Net result: the "no crawl" sites still end up at the top of the search results, but there will be no page snippets shown with the result, just a bare bones URL. But that would be enough for the "plan" to fail.

rojoloco 0 Newbie Poster

This idea makes no sense whatsoever.

"by paying the top one thousand most popular sites $1M each to leave the Google Index"

Presumably, the top one thousand websites are the ones making good money. So 1M for them is not that much. Not enough for them to be bribed to leave the Google index or making any other ridiculously stupid moves.

the old rang 0 Newbie Poster

on thing most in this discussion seem to forget, many of the 'top 1,000' pay for the title. Unless you did not know, search engines are supported by two things. Advertisers, and fees paid by sites for 'preferred' (for lack of a better name) placement in search results. (free enterprise(??) again. That is why, sometimes you had to go to the second page to find what really was a match.) I am not sure what the fees are, or other stipends, but, after years of using search tools, I know an exact match to my exact search may not be close to page one, but listed. You should have noted this a while ago. I did, years ago.

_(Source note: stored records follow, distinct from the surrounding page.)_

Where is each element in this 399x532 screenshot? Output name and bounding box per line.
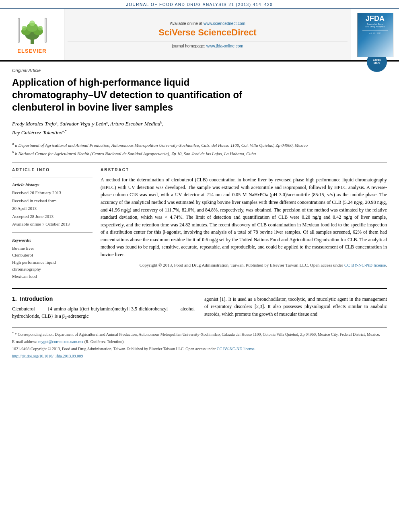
jfda-cover-image: JFDA Journal of Foodand Drug Analysis Vo…	[357, 13, 393, 57]
info-abstract-section: ARTICLE INFO Article history: Received 2…	[12, 168, 387, 280]
doi-link[interactable]: http://dx.doi.org/10.1016/j.jfda.2013.09…	[12, 354, 83, 358]
corresponding-author-note: * * Corresponding author. Department of …	[12, 331, 387, 337]
journal-header: JOURNAL OF FOOD AND DRUG ANALYSIS 21 (20…	[0, 0, 399, 9]
intro-paragraph-2: agonist [1]. It is used as a bronchodila…	[204, 296, 387, 318]
authors: Fredy Morales-Trejoa, Salvador Vega-y Le…	[12, 119, 387, 137]
svg-rect-9	[45, 18, 46, 42]
available-online-text: Available online at www.sciencedirect.co…	[170, 21, 245, 26]
email-link[interactable]: reygut@correo.xoc.uam.mx	[38, 339, 83, 344]
doi-note: http://dx.doi.org/10.1016/j.jfda.2013.09…	[12, 353, 387, 359]
received-revised-label: Received in revised form	[12, 197, 93, 204]
journal-header-text: JOURNAL OF FOOD AND DRUG ANALYSIS 21 (20…	[126, 2, 273, 7]
cc-footer-link[interactable]: CC BY-NC-ND license.	[217, 347, 255, 351]
available-online-date: Available online 7 October 2013	[12, 221, 93, 228]
body-left-col: 1. Introduction Clenbuterol {4-amino-alp…	[12, 296, 195, 321]
affiliation-a: a a Department of Agricultural and Anima…	[12, 141, 387, 148]
divider-2	[12, 177, 93, 177]
svg-point-5	[22, 26, 27, 31]
revised-date: 20 April 2013	[12, 205, 93, 212]
svg-text:Mark: Mark	[374, 62, 380, 64]
article-info-heading: ARTICLE INFO	[12, 168, 93, 172]
journal-homepage: journal homepage: www.jfda-online.com	[68, 41, 348, 48]
received-date-1: Received 26 February 2013	[12, 189, 93, 196]
affiliation-b: b b National Center for Agricultural Hea…	[12, 150, 387, 157]
article-body: Original Article Application of high-per…	[0, 62, 399, 368]
jfda-letters: JFDA	[366, 15, 385, 22]
keyword-3: High performance liquid chromatography	[12, 259, 93, 273]
sciverse-logo: SciVerse ScienceDirect	[158, 27, 256, 38]
accepted-date: Accepted 28 June 2013	[12, 213, 93, 220]
copyright-note: 1021-9498 Copyright © 2013, Food and Dru…	[12, 346, 387, 352]
sciencedirect-text: ScienceDirect	[198, 27, 257, 37]
body-right-col: agonist [1]. It is used as a bronchodila…	[204, 296, 387, 321]
keyword-1: Bovine liver	[12, 245, 93, 252]
section-title-text: Introduction	[20, 296, 53, 302]
abstract-copyright: Copyright © 2013, Food and Drug Administ…	[101, 262, 387, 269]
divider-3	[12, 232, 93, 233]
elsevier-tree-icon	[16, 16, 48, 46]
article-title: Application of high-performance liquid c…	[12, 76, 274, 114]
keywords-label: Keywords:	[12, 238, 93, 242]
keyword-4: Mexican food	[12, 273, 93, 280]
article-history-label: Article history:	[12, 182, 93, 187]
banner-center: Available online at www.sciencedirect.co…	[64, 9, 351, 60]
jfda-cover-section: JFDA Journal of Foodand Drug Analysis Vo…	[351, 9, 399, 60]
article-type-label: Original Article	[12, 68, 387, 73]
intro-paragraph-1: Clenbuterol {4-amino-alpha-[(tert-butyla…	[12, 305, 195, 321]
author-1: Fredy Morales-Trejo	[12, 121, 56, 127]
author-2: Salvador Vega-y León	[60, 121, 106, 127]
svg-point-7	[29, 21, 35, 26]
abstract-heading: ABSTRACT	[101, 168, 387, 172]
svg-rect-8	[18, 18, 19, 42]
article-info-col: ARTICLE INFO Article history: Received 2…	[12, 168, 93, 280]
banner: ELSEVIER Available online at www.science…	[0, 9, 399, 62]
abstract-col: ABSTRACT A method for the determination …	[101, 168, 387, 280]
svg-point-6	[38, 26, 43, 31]
affiliations: a a Department of Agricultural and Anima…	[12, 141, 387, 157]
footnotes-section: * * Corresponding author. Department of …	[12, 327, 387, 359]
elsevier-logo-section: ELSEVIER	[0, 9, 64, 60]
elsevier-label: ELSEVIER	[17, 48, 46, 54]
abstract-text: A method for the determination of clenbu…	[101, 176, 387, 259]
cc-license-link[interactable]: CC BY-NC-ND license	[344, 263, 386, 267]
email-note: E-mail address: reygut@correo.xoc.uam.mx…	[12, 339, 387, 345]
author-3: Arturo Escobar-Medina	[110, 121, 160, 127]
sciencedirect-link[interactable]: www.sciencedirect.com	[204, 21, 245, 26]
introduction-heading: 1. Introduction	[12, 296, 195, 302]
divider-1	[12, 162, 387, 163]
sciverse-text: SciVerse	[158, 27, 198, 37]
svg-text:Cross: Cross	[373, 58, 381, 61]
body-two-col: 1. Introduction Clenbuterol {4-amino-alp…	[12, 296, 387, 321]
section-number: 1.	[12, 296, 17, 302]
journal-homepage-link[interactable]: www.jfda-online.com	[206, 44, 243, 48]
author-4: Rey Gutiérrez-Tolentino	[12, 129, 62, 136]
body-section: 1. Introduction Clenbuterol {4-amino-alp…	[12, 288, 387, 321]
keyword-2: Clenbuterol	[12, 252, 93, 259]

The REALLY good search engines died, because they either did not do this soon enough, or were bought out by the ones that did. The best one (my opinion) was bought out by Yahoo! and now is gone. (alltheweb.com) It replaced another that was really kind of on your own system (WebFerret). I miss both of them, because both were better than things today. They didn't have name recognition, but, were much better with less web, at finding ANYTHING.

So, If Mr Cuban's plan is going to work, he has to overcome the 'sites' own desires for getting what they already know works, and what THEY pay for, because it does.

Kind of a sell, unless they figure their revenue were mis-spent, and didn't get them the $1,000,000, that he is offering, in web traffic/sales.

Sites that would be most tempted to do that, would be ready to go under, anyway, and would be a bad investment, on Mr. Cuban's part.